New tree species discovered in Australia[20]


Dr. Peter H. Weston[21]

A new species of Eidothea[22], a genus of rainforest trees that was only named in 1995, was discovered in the Nightcap Range, near Lismore in north eastern New South Wales in September 2000. Eidothea, which is up to 40 m tall belongs to the plant family Proteaceae, which also includes more familiar members such as the waratahs, grevilleas, banksias, macadamias and proteas. Eidothea zoexylocarya, the only other species, is known only from Mt Bartle Frere, near Cairns in North Queensland. The discovery of another species in N.S.W. is exciting for a number of reasons.


The Proteaceae is a very old family of flowering plants that probably originated while the ancient supercontinent Gondwana was still in one piece. Gondwana consisted of what are now the continents of Australia, Africa, South America and Antarctica, as well as smaller bits and pieces such as New Zealand, New Caledonia and Madagascar. Gondwana began splitting up over 120 million years ago and the fragments carried a diverse array of plants and animals with them, including a variety of lineages of the Proteaceae. Eidothea is the only relic of one of those early lineages that has barely survived in the rainforests of eastern Australia. Other lineages went on to diversify spectacularly, resulting in hundreds of descendant species.

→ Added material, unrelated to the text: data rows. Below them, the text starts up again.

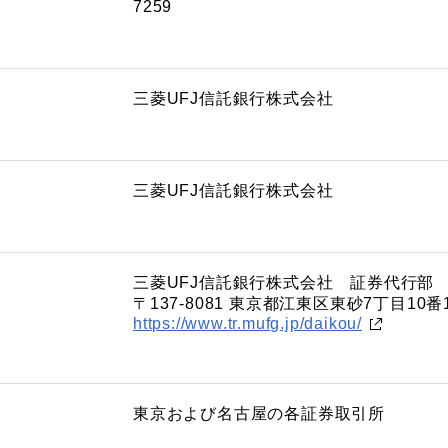
7259
三菱UFJ信託銀行株式会社
三菱UFJ信託銀行株式会社
三菱UFJ信託銀行株式会社 証券代行部
〒137-8081 東京都江東区東砂7丁目10番
https://www.tr.mufg.jp/daikou/
東京および名古屋の各証券取引所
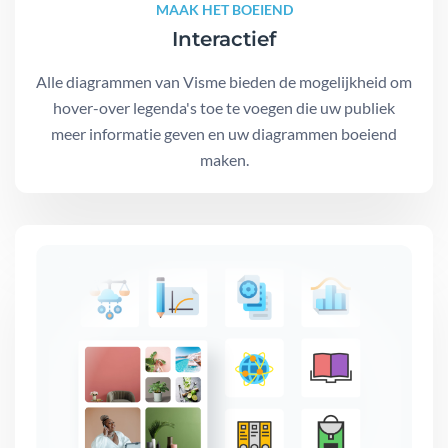
MAAK HET BOEIEND
Interactief
Alle diagrammen van Visme bieden de mogelijkheid om
hover-over legenda's toe te voegen die uw publiek
meer informatie geven en uw diagrammen boeiend
maken.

Why didn’t Eidothea flourish like those others? One possible explanation is that it was incapable of adapting to changing environments. We know that its appearance has not changed much for a long time because fossil fruits that look just like those of living Eidothea are known from rocks that are 15-20 million years old.

That Eidothea has been found at localities as far apart as Cairns, Lismore and Ballarat, also underlines the fact that Australia’s rainforests are tiny remnants of ancient rainforests that covered vast areas of Australia until only a few million years ago. This makes them a particularly precious part of our natural heritage. Similar distributions are found in a whole range of other plants and animals that are now restricted to small rainforest pockets along Australia’s eastern margin from Tasmania to North Queensland.

[20] Received June 2001. Original language: English
[21] Principal Research Scientist, Royal Botanic Gardens Sydney, Australia
[22] See photo on the cover of this issue ofr Forest Genetic Resources “two inflorescences of flower buds close to anthesis”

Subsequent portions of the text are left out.